Task to complete:
Where an entry below contains an image, skip the image and copy the rest exactly.

Records excerpted from a collection

•••••

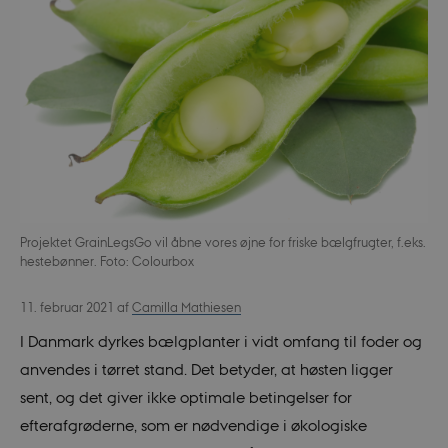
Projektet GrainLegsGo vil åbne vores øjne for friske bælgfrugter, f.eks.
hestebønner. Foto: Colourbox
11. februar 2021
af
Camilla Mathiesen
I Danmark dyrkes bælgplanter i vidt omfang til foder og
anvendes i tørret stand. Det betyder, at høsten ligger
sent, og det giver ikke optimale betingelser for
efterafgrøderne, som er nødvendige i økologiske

•••••

Exercise result:
Projektet GrainLegsGo vil åbne vores øjne for friske bælgfrugter, f.eks.
hestebønner. Foto: Colourbox
11. februar 2021
af
Camilla Mathiesen
I Danmark dyrkes bælgplanter i vidt omfang til foder og
anvendes i tørret stand. Det betyder, at høsten ligger
sent, og det giver ikke optimale betingelser for
efterafgrøderne, som er nødvendige i økologiske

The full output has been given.